Now perform the same as before:
- Feature Scaling
- Feature Selection


In [3]:
#your code here

# Split 'Cabin' into Deck, Num, and Side
spaceship[['Deck', 'Num', 'Side']] = spaceship['Cabin'].str.split('/', expand=True)
spaceship.drop(columns=['Cabin', 'Name'], inplace=True)  # Drop Cabin and Name columns

# Handle missing values
imputer = SimpleImputer(strategy='most_frequent')

# Encode categorical variables
encoder = OneHotEncoder(handle_unknown='ignore')

# Scale numerical features
scaler = StandardScaler()

# Define columns
num_features = ['Age', 'RoomService', 'FoodCourt', 'ShoppingMall', 'Spa', 'VRDeck']
cat_features = ['HomePlanet', 'CryoSleep', 'Destination', 'VIP', 'Deck', 'Side']

# Create pipelines for numerical and categorical data
num_pipeline = Pipeline([
    ('imputer', imputer),
    ('scaler', scaler)
])

cat_pipeline = Pipeline([
    ('imputer', imputer),
    ('encoder', encoder)
])

# Combine pipelines
preprocessor = ColumnTransformer([
    ('num', num_pipeline, num_features),
    ('cat', cat_pipeline, cat_features)
])

# Apply transformations
X = preprocessor.fit_transform(spaceship)
y = spaceship['Transported'].astype(int)  # Convert target variable to integer type

**Perform Train Test Split**

In [4]:
#your code here

# Train-test split
X_train, X_test, y_train, y_test = train_test_split(X, y, test_size=0.2, random_state=42)

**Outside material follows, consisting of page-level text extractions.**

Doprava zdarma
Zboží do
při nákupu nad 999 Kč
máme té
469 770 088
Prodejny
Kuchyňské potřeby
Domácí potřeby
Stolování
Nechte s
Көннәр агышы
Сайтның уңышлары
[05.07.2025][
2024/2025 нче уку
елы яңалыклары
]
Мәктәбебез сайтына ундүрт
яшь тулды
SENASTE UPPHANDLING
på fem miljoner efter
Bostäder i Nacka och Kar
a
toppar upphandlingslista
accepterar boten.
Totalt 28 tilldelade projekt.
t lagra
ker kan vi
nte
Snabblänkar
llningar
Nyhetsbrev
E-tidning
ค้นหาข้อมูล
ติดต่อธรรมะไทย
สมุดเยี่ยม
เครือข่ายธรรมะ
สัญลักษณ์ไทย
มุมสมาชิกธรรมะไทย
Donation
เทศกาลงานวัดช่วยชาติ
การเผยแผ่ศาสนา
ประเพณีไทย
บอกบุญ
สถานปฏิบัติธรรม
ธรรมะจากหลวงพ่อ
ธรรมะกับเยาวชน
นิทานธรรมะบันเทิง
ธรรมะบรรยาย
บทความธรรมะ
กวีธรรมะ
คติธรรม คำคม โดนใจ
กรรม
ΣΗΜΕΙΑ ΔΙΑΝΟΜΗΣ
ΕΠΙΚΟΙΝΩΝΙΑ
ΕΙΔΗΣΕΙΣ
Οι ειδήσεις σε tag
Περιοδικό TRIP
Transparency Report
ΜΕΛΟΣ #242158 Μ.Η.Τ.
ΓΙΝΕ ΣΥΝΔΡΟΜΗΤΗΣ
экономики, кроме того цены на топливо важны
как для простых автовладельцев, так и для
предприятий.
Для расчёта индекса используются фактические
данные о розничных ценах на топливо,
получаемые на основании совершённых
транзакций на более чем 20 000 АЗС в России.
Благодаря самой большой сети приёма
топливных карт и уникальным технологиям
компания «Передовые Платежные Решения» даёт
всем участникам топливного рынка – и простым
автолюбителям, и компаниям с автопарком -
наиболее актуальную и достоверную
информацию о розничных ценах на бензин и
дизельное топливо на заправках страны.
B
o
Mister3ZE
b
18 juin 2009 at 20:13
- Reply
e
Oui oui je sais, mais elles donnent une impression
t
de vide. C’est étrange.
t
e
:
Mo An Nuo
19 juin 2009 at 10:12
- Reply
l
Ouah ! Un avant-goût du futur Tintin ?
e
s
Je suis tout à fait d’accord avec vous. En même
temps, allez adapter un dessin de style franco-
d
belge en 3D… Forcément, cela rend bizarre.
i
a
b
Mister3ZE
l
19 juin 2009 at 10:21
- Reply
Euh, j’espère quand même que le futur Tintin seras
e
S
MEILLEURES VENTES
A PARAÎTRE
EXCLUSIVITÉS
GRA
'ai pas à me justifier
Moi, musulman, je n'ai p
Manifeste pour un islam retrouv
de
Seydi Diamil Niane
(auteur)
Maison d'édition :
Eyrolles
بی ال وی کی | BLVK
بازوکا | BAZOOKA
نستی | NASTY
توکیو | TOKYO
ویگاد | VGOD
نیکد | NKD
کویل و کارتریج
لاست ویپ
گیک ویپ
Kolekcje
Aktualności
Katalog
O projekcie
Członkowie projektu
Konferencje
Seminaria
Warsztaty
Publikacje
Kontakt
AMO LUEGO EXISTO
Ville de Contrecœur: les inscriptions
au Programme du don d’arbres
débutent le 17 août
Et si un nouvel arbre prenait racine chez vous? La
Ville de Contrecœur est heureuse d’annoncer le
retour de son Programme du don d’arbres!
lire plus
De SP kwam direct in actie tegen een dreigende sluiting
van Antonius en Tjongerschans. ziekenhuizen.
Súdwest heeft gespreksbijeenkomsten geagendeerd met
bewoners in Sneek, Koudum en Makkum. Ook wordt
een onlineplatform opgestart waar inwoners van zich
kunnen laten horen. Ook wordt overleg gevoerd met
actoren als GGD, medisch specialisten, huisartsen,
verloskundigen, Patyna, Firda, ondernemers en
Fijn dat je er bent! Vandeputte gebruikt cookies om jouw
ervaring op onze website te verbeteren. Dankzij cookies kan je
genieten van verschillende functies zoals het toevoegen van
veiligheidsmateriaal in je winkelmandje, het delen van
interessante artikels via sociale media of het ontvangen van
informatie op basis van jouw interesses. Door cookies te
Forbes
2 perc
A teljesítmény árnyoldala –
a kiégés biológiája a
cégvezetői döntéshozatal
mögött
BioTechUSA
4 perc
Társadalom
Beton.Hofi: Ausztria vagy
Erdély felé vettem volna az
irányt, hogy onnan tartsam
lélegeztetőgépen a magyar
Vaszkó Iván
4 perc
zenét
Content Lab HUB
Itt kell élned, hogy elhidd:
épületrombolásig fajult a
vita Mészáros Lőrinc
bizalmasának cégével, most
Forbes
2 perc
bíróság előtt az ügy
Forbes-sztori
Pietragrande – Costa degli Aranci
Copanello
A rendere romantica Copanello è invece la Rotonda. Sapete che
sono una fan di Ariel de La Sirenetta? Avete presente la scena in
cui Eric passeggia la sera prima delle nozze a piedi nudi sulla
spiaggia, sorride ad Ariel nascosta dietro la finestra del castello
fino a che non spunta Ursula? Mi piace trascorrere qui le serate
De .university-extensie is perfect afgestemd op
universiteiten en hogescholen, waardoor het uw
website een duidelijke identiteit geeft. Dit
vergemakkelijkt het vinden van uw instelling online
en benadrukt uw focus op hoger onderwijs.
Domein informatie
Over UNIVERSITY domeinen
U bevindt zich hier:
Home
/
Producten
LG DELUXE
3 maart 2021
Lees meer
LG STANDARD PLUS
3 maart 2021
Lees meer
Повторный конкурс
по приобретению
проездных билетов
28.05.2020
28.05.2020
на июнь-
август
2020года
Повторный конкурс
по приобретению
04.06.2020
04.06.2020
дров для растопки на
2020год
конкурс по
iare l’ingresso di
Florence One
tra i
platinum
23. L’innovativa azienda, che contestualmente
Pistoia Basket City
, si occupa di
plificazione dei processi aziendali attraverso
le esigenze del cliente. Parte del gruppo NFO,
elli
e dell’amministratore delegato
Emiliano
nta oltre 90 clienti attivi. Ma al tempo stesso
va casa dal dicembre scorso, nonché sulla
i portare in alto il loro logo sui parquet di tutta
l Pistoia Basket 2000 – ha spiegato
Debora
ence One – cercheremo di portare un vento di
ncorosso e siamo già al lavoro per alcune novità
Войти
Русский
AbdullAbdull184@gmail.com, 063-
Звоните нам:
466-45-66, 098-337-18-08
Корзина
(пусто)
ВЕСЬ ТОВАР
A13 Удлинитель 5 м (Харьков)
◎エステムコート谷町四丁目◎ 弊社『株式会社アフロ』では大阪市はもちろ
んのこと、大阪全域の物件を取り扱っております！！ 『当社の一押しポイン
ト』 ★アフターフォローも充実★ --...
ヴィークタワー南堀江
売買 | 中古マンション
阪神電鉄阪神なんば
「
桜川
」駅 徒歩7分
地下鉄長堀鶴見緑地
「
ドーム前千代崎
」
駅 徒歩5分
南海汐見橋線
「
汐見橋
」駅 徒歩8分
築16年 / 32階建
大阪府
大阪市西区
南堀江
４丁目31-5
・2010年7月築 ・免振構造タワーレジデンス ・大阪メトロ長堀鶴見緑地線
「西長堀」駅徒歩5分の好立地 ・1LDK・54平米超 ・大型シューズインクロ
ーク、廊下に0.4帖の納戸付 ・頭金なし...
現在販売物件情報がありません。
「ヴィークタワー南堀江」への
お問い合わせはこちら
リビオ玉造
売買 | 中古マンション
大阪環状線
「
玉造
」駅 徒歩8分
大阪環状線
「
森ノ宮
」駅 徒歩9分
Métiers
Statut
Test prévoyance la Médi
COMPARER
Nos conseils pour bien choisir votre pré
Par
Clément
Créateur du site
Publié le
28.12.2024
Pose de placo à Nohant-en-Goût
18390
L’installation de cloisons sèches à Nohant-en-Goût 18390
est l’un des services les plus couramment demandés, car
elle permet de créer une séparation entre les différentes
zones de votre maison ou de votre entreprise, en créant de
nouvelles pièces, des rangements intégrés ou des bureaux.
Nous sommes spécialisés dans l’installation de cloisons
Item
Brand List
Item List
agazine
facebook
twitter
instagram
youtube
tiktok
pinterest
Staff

**Model Selection** - now you will try to apply different ensemble methods in order to get a better model

- Bagging and Pasting

In [5]:
#your code here

from sklearn.ensemble import BaggingClassifier
from sklearn.tree import DecisionTreeClassifier

# Bagging with Decision Tree
bagging_clf = BaggingClassifier(
    DecisionTreeClassifier(), n_estimators=100, max_samples=0.8, bootstrap=True, random_state=42
)
bagging_clf.fit(X_train, y_train)
y_pred_bagging = bagging_clf.predict(X_test)

bagging_accuracy = accuracy_score(y_test, y_pred_bagging)
print(f"Bagging Accuracy: {bagging_accuracy}")

Bagging Accuracy: 0.7860839562967222


- Random Forests

In [6]:
#your code here

from sklearn.ensemble import RandomForestClassifier

rf_clf = RandomForestClassifier(n_estimators=100, random_state=42)
rf_clf.fit(X_train, y_train)
y_pred_rf = rf_clf.predict(X_test)

rf_accuracy = accuracy_score(y_test, y_pred_rf)
print(f"Random Forest Accuracy: {rf_accuracy}")


Random Forest Accuracy: 0.7837837837837838


- Gradient Boosting

In [7]:
#your code here

from sklearn.ensemble import GradientBoostingClassifier

gb_clf = GradientBoostingClassifier(n_estimators=100, learning_rate=0.1, random_state=42)
gb_clf.fit(X_train, y_train)
y_pred_gb = gb_clf.predict(X_test)

gb_accuracy = accuracy_score(y_test, y_pred_gb)
print(f"Gradient Boosting Accuracy: {gb_accuracy}")


Gradient Boosting Accuracy: 0.7780333525014376


- Adaptive Boosting

In [8]:
#your code here

from sklearn.ensemble import AdaBoostClassifier

ada_clf = AdaBoostClassifier(n_estimators=100, learning_rate=0.1, random_state=42)
ada_clf.fit(X_train, y_train)
y_pred_ada = ada_clf.predict(X_test)

ada_accuracy = accuracy_score(y_test, y_pred_ada)
print(f"AdaBoost Accuracy: {ada_accuracy}")




AdaBoost Accuracy: 0.757906843013226


In [9]:
# Compare the accuracies
print(f"Bagging Accuracy: {bagging_accuracy}")
print(f"Random Forest Accuracy: {rf_accuracy}")
print(f"Gradient Boosting Accuracy: {gb_accuracy}")
print(f"AdaBoost Accuracy: {ada_accuracy}")


Bagging Accuracy: 0.7860839562967222
Random Forest Accuracy: 0.7837837837837838
Gradient Boosting Accuracy: 0.7780333525014376
AdaBoost Accuracy: 0.757906843013226


Which model is the best and why?

Bagging with a Decision Tree as the base estimator provided the best balance between bias and variance, leading to the highest accuracy on the test set. Therefore, it is considered the best model among those tested for the Spaceship Titanic dataset.